The National Institutes of Health (NIH) has made a major push to fund translational medicine, especially within biomedical research, with a focus on cross-functional collaborations (e.g., between researchers and clinicians); leveraging new technology and data analysis tools; and increasing the speed at which new treatments reach patients. In December 2011, The National Center for Advancing Translational Science (NCATS) was established within the NIH to “transform the translational science process so that new treatments and cures for disease can be delivered to patients faster.” [3] The Clinical and Translational Science Awards, established in 2006 and now funded by NCATS, supports 60 centers across the country that provide “academic homes for translational sciences and supporting research resources needed by local and national research communities.” [4] According to an article published in 2006 in Science Career Magazine, the European Commission is targeting a majority of its €6 Billion budget to further translational medicine.[5]

Postgraduate degree courses[edit]

The University of Edinburgh has been running an MSc in Translational Medicine program since 2007. It is a 3-year online distance learning programme, which is ideal for the working professional.[6]

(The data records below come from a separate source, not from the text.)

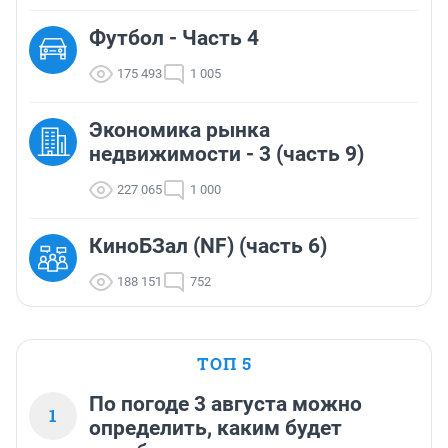
Футбол - Часть 4
175 493
1 005
Экономика рынка
недвижимости - 3 (часть 9)
227 065
1 000
КиноБЗал (NF) (часть 6)
188 151
752
ТОП 5
По погоде 3 августа можно
1
определить, каким будет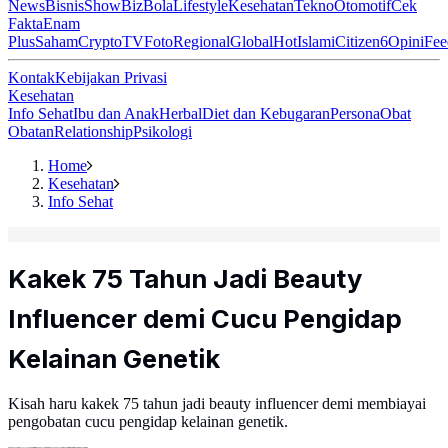
News
Bisnis
ShowBiz
Bola
Lifestyle
Kesehatan
Tekno
Otomotif
Cek
Fakta
Enam
Plus
Saham
Crypto
TV
Foto
Regional
Global
Hot
Islami
Citizen6
Opini
Fee
Kontak
Kebijakan Privasi
Kesehatan
Info Sehat
Ibu dan Anak
Herbal
Diet dan Kebugaran
Persona
Obat
Obatan
Relationship
Psikologi
Home
Kesehatan
Info Sehat
Kakek 75 Tahun Jadi Beauty
Influencer demi Cucu Pengidap
Kelainan Genetik
Kisah haru kakek 75 tahun jadi beauty influencer demi membiayai
pengobatan cucu pengidap kelainan genetik.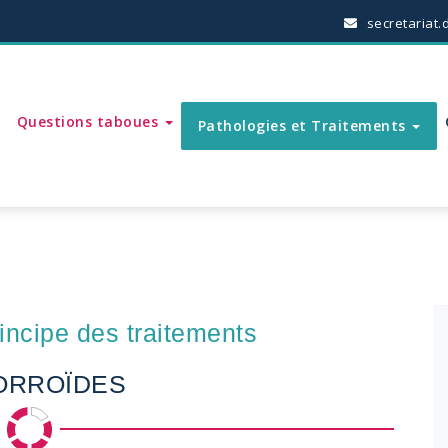
secretariat.
Questions taboues
Pathologies et Traitements
incipe des traitements
ORROÏDES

Imperial College London,University College London,Oxford and Cambridge Universities run post-graduate courses in Translational Medicine too.

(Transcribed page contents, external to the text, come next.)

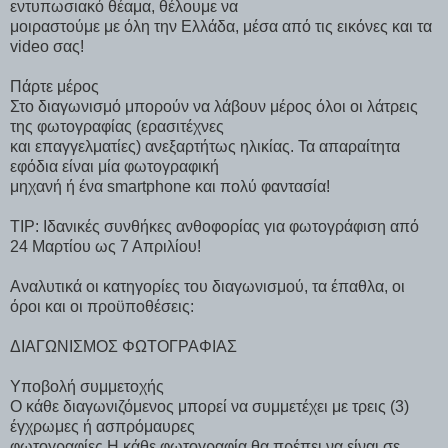
εντυπωσιακό θέαμα, θέλουμε να
μοιραστούμε με όλη την Ελλάδα, μέσα από τις εικόνες και τα
video σας!
Πάρτε μέρος
Στο διαγωνισμό μπορούν να λάβουν μέρος όλοι οι λάτρεις
της φωτογραφίας (ερασιτέχνες
και επαγγελματίες) ανεξαρτήτως ηλικίας. Τα απαραίτητα
εφόδια είναι μία φωτογραφική
μηχανή ή ένα smartphone και πολύ φαντασία!
TIP: Ιδανικές συνθήκες ανθοφορίας για φωτογράφιση από
24 Μαρτίου ως 7 Απριλίου!
Αναλυτικά οι κατηγορίες του διαγωνισμού, τα έπαθλα, οι
όροι και οι προϋποθέσεις:
ΔΙΑΓΩΝΙΣΜΟΣ ΦΩΤΟΓΡΑΦΙΑΣ
Υποβολή συμμετοχής
Ο κάθε διαγωνιζόμενος μπορεί να συμμετέχει με τρεις (3)
έγχρωμες ή ασπρόμαυρες
φωτογραφίες Η κάθε φωτογραφία θα πρέπει να είναι σε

Andy Grove has pledged $1.5 million so that the University of California campuses in San Francisco and Berkeley can start a joint master’s degree program aimed at translational medicine.[7]

A master's degree programme in translational medicine was started at the University of Helsinki in 2010.

Aalborg University Denmark has been running a Masters degree in translational medicine since 2009.

Cedars-Sinai Medical Center in Los Angeles, California was accredited in 2012 for a doctoral program in Biomedical Science and Translational Medicine. The PhD program focuses on biomedical and clinical research that relate directly to developing new therapies for patients.[8]

James Lind Institute has been conducting a Postgraduate Diploma in Translational Medicine since early 2013. The program has been supported by the Universiti Sains Malaysia.[9]